* **Brief**: Every line in the records below that holds the word "Отчет" is to be copied.

* **Given data**:
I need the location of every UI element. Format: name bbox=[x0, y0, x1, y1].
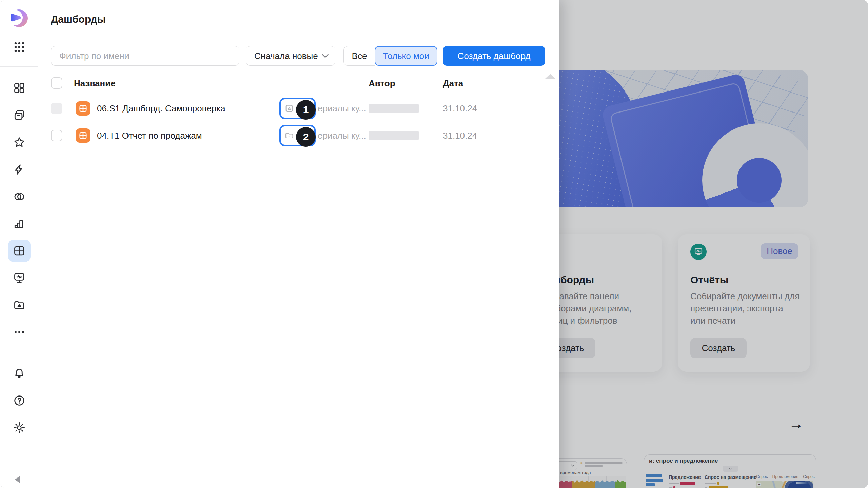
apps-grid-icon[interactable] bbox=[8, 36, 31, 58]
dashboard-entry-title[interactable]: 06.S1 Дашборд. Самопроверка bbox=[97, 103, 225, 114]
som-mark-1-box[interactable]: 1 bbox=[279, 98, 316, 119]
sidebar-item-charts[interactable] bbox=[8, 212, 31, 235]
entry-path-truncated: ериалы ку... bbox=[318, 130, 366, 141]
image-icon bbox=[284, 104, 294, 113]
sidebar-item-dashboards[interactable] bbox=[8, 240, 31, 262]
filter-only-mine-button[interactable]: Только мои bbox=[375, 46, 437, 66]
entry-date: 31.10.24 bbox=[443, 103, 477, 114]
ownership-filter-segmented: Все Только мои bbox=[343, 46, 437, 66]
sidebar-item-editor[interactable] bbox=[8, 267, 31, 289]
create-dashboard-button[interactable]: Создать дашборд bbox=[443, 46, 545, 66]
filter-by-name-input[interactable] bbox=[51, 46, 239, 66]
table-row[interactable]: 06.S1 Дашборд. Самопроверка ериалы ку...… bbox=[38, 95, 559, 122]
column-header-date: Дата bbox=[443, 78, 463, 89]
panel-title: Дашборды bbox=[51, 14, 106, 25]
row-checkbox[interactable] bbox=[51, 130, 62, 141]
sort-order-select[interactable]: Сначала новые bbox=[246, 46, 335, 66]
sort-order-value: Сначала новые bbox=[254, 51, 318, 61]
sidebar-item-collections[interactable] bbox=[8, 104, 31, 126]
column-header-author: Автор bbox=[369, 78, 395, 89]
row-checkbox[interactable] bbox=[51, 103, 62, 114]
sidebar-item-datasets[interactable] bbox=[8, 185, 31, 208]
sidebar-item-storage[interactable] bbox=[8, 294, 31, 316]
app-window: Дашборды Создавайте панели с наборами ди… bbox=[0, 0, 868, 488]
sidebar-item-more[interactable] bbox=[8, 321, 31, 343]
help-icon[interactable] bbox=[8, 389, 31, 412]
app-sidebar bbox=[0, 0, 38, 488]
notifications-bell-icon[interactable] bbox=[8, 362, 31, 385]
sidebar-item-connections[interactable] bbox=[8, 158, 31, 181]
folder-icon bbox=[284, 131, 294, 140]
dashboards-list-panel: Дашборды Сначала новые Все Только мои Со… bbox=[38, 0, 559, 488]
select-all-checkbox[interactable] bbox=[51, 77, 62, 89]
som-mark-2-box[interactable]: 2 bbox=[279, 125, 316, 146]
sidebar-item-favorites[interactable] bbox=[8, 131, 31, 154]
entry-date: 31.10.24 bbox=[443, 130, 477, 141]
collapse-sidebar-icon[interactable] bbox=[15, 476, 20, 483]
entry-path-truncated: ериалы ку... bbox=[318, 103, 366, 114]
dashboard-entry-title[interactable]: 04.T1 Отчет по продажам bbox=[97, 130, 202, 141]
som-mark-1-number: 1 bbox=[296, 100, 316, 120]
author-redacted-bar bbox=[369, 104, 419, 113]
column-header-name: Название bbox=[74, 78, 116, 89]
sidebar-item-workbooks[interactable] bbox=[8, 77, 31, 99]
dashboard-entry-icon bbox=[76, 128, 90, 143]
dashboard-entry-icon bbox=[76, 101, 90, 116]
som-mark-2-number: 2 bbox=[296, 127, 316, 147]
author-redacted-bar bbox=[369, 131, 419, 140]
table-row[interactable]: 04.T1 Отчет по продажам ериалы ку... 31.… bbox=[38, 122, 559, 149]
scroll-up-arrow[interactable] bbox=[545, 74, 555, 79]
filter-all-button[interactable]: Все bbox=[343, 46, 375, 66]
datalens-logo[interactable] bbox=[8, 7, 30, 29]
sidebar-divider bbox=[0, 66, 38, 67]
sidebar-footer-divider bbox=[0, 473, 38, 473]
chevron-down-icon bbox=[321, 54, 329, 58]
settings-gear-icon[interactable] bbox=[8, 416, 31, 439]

* **Response area**:
dashboard-entry-title[interactable]: 04.T1 Отчет по продажам bbox=[97, 130, 202, 141]
table-row[interactable]: 04.T1 Отчет по продажам ериалы ку... 31.… bbox=[38, 122, 559, 149]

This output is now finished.